In ten years, Lucky hopes to be painting more. These days he rarely finds the time. With this new generation of clients, he stays busy doing larger and more ambitious tattoos. “More tattooed people, and more tattoo studios, equals more educated tattooed people. The clients still may not know everything, but it is not unusual to find an eighteen-year old kid who knows he wants to get a Japanese sleeve. He may not know exactly what it is or what he wants in it, but he knows he likes the shape of it, and he knows he wants a full sleeve! And that right there shows the progression of the art form.”
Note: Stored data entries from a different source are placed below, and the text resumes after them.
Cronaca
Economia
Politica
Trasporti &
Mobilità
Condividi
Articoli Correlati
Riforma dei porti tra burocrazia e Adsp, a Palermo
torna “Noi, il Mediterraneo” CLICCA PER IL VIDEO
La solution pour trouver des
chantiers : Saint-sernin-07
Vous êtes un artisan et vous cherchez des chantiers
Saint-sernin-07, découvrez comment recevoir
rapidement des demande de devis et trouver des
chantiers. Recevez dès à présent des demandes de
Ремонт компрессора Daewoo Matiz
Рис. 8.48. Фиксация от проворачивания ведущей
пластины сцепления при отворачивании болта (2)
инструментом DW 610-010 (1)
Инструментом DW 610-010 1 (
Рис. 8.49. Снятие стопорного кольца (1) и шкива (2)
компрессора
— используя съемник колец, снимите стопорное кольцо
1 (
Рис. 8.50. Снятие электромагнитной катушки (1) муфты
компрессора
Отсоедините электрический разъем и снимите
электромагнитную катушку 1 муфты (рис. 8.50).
Lucky never really planned to open his own studio. “There were already so many shops that another tattoo shop seemed unnecessary,” he says, “but I primarily wanted to lend a helping hand to my clients without the bossman looking for his cut.” In the spring of 2004, Lucky decided to settle down in the city of Orange, California. On Memorial Day of that year he opened Fine Tattoo Work. The shop was structured after Sabado’s Super Eccentric Tattoo in Nagoya, Japan. While working there with Sabado, Lucky was inspired to create a similar environment. “Since space is a commodity in Japan, everything in the shop was built on wheels to allow for maximum work space and ease of cleaning. Everything was measured down to the inch, so that no space was wasted,” Lucky recalls. “Even though there was limited space, Sabado’s shop was structured to not restrict the artist’s area.”
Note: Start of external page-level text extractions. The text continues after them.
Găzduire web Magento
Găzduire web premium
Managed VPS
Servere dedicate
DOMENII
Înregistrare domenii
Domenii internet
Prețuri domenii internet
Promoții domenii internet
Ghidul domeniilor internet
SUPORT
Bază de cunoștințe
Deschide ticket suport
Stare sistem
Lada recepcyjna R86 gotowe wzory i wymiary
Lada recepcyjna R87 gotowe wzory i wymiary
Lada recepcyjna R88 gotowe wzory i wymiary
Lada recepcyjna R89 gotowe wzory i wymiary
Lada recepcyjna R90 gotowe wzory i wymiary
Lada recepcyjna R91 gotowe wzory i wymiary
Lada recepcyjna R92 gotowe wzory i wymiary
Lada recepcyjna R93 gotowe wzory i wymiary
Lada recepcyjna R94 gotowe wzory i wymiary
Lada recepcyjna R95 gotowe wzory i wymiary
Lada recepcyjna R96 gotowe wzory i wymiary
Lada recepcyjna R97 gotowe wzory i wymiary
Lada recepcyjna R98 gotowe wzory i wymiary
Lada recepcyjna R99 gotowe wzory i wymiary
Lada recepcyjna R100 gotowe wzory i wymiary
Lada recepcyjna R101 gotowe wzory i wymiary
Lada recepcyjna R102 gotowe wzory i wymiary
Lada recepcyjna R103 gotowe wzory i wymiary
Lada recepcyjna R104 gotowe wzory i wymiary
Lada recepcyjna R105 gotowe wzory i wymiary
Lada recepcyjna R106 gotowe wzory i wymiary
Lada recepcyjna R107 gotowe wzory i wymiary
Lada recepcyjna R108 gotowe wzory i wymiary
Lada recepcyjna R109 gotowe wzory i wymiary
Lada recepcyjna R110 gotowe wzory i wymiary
Coming from a street shop background, Lucky decided against a private studio. He refers back to the Picture Machine and how there was “an energy and mystery in the street shops. It was a living breathing entity. It’s impossible to open an old tattoo shop today with all the modern health codes, but Fine Tattoo Work is a modern continuation of how it used to be.” With 3,000 square feet, the shop allows the artists an ample amount of room to tattoo. The stations were all built on wheels and designed by Lucky. Fine Tattoo Work also boasts a fully loaded photography studio for taking pictures of tattoos. A large display window in front of the shop is in the process of being transformed into a recreation of a post war tattoo studio. “This is our link to the past,” says Lucky. “When we finished the construction of the actual working studio, I really felt that it was almost too damn modern. I wanted people to remember where we all came from. I am still just a broke ass tattoo guy and the huge over head for the shop keeps me this way. But if you’re in this business to make money, then you’re a piece of shit anyway.”
Fine Tattoo Work is located at 745 W Chapman Ave, in the city of Orange, California.